Hayât-ı beşeriye bir yolculuktur. Şu zamanda, Kur’ânın nuriyle gördüm ki, o yol bir bataklığa girdi. Mülevves ve ufûnetli bir çamur içinde kafile-i beşer düşe kalka gidiyor. Bir kısmı, selâmetli bir yolda gider. Bir kısmı, mümkin olduğu kadar çamurdan, bataklıktan kurtulmak için ba’zı vasıtaları bulmuş. Bir kısm-ı ekseri; o ufûnetli, pis, çamurlu bataklık içinde karanlıkta gidiyor. Yüzde yirmisi, sarhoşluk sebebiyle, o pis çamuru, misk-ü amber zannederek yüzüne gözüne bulaştırıyor.. düşerek kalkarak gider, tâ boğulur. Yüzde sekseni ise; bataklığı anlar, ufûnetli, pis olduğunu hisseder, fakat mütehayyirdirler, selâmetli yolu göremiyorlar...

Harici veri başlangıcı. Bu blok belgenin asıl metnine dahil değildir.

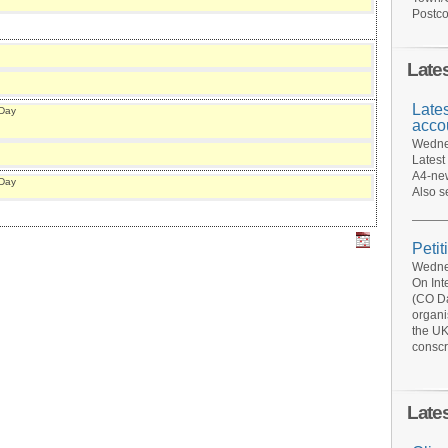
Postco
Late
Late
 Day
acco
Wednes
Latest
A4-new
 Day
Also s
Petit
Wednes
On Int
(CO Da
organi
the UK
conscr
Late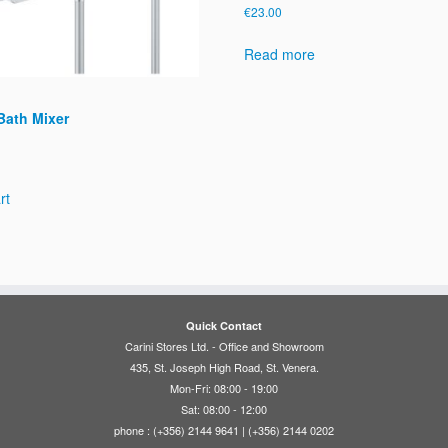
€
23.00
Read more
Bath Mixer
rt
Quick Contact
Carini Stores Ltd. - Office and Showroom
435, St. Joseph High Road, St. Venera.
Mon-Fri: 08:00 - 19:00
Sat: 08:00 - 12:00
phone : (+356) 2144 9641 | (+356) 2144 0202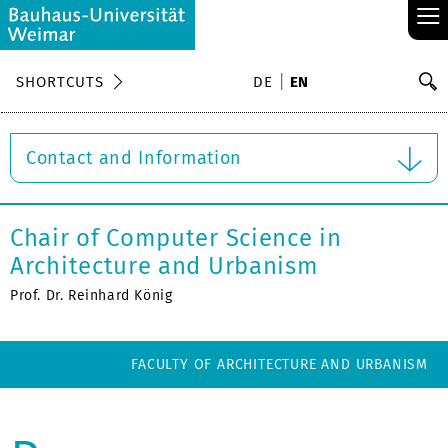
≡
S
SHORTCUTS
DE
EN
Se
Contact and Information
Chair of Computer Science in
Architecture and Urbanism
Prof. Dr. Reinhard König
FACULTY OF ARCHITECTURE AND URBANISM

İşte bunlara karşı iki çâre var :
Birisi: Topuz ile o sarhoş yirmisini ayıltmaktır.
İkincisi: Bir nur göstermekle mütehayyirlere selâmet yolunu irâe etmektir.
Ben bakıyorum ki; yirmiye karşı seksen adam, elinde topuz tutuyor. Halbuki o biçâre ve mütehayyir olan seksene karşı hakkıyla nur gösterilmiyor.. gösterilse de; bir elinde hem sopa, hem nur olduğu için emniyetsiz oluyor. Mütehayyir adam, “Acaba nurla beni celbedip topuzla dövmek mi istiyor?” diye telâş eder. Hem de ba’zan ârızalarla topuz kırıldığı vakit, nur dahi uçar veya söner.
İşte o bataklık ise, gafletkârane ve dalâlet-pîşe olan sefîhane hayat-ı içtimâîye-i beşeriyedir. O sarhoşlar, dalâletle telezzüz eden mütemerridlerdir. O mütehayyir olanlar, dalâletten nefret edenlerdir; fakat çıkamıyorlar.. kurtulmak istiyorlar, yol bulamıyorlar.. mütehayyir insanlardır. O topuzlar ise, siyaset cereyanlarıdır. O nurlar ise, hakâik-ı Kur’âniyedir. Nura karşı kavga edilmez, Ona karşı adâvet edilmez. Sırf şeytân-ı racîmden başka ondan nefret eden olmaz. İşte ben de Nûr-u Kur’ânı elde tutmak için,
deyip, siyaset topuzunu atarak, iki elim ile nûra sarıldım. Gördüm ki: Siyaset cereyanlarında; hem muvâfıkta, hem muhalifte o nurların âşıkları var. Bütün siyaset cereyanlarının ve tarafgirliklerin çok fevkınde ve onların garazkârane telâkkiyatlarından müberra ve sâfî olan bir makamda verilen ders-i Kur’ân ve gösterilen envâr-ı Kur’âniyeden hiçbir taraf ve hiçbir kısım çekinmemek ve ittiham etmemek gerektir.